Rheumatological conditions as risk factors for self-harm. A retrospective cohort study
Prevention of self-harm, as a key risk factor for suicide, is an international public health priority. The WHO recommends that clinicians should assess the potential for self-harm in high-risk patients e.g. those with chronic pain and depression. The risk of self-harm across individual rheumatological conditions (associated with chronic pain and depression) has not previously been examined.
We conducted a retrospective cohort study using data from the UK Clinical Practice Research Datalink (CPRD). Patients with a Read code for osteoarthritis, osteoporosis, fibromyalgia, rheumatoid arthritis (RA) or ankylosing spondylitis (AS) were identified between 01/01/1990–31/12/2016 and matched to controls of the same gender and within the same 10-year age category. Incident self-harm was identified by Read code after diagnosis of the rheumatological condition. Hazard ratios (HR) were obtained from Cox-regression models to examine the risk of self-harm in each rheumatological condition compared to their matched controls. Analysis was initially unadjusted and then adjusted for age, gender, body mass index, smoking, alcohol, anxiety and depression.

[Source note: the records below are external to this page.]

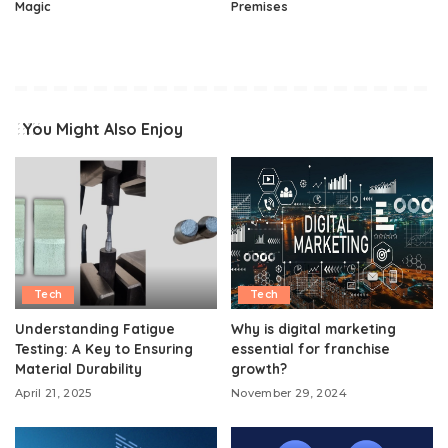
Magic
Premises
You Might Also Enjoy
Tech
Tech
Understanding Fatigue
Why is digital marketing
Testing: A Key to Ensuring
essential for franchise
Material Durability
growth?
April 21, 2025
November 29, 2024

Over the 16-year time-period, there were 720,762 osteoarthritis, 126,316 osteoporosis, 26,572 fibromyalgia, 55,678 RA and 24,181 AS patients. Adjusted HRs (95%CI) of self-harm for each rheumatological condition compared to matched controls were as follows; osteoarthritis 1.2 (1.1-1.2); osteoporosis 1.5 (1.3-1.6); fibromyalgia 2.0 (1.6-2.4); RA 1.3 (1.1-1.6); AS 1.0 (0.8-1.3).
Patients with rheumatological conditions in primary care, particularly fibromyalgia are at greater risk of self-harm compared to matched controls, except for those with AS. Clinicians need to be aware of the potential for self-harm in patients consulting with these conditions.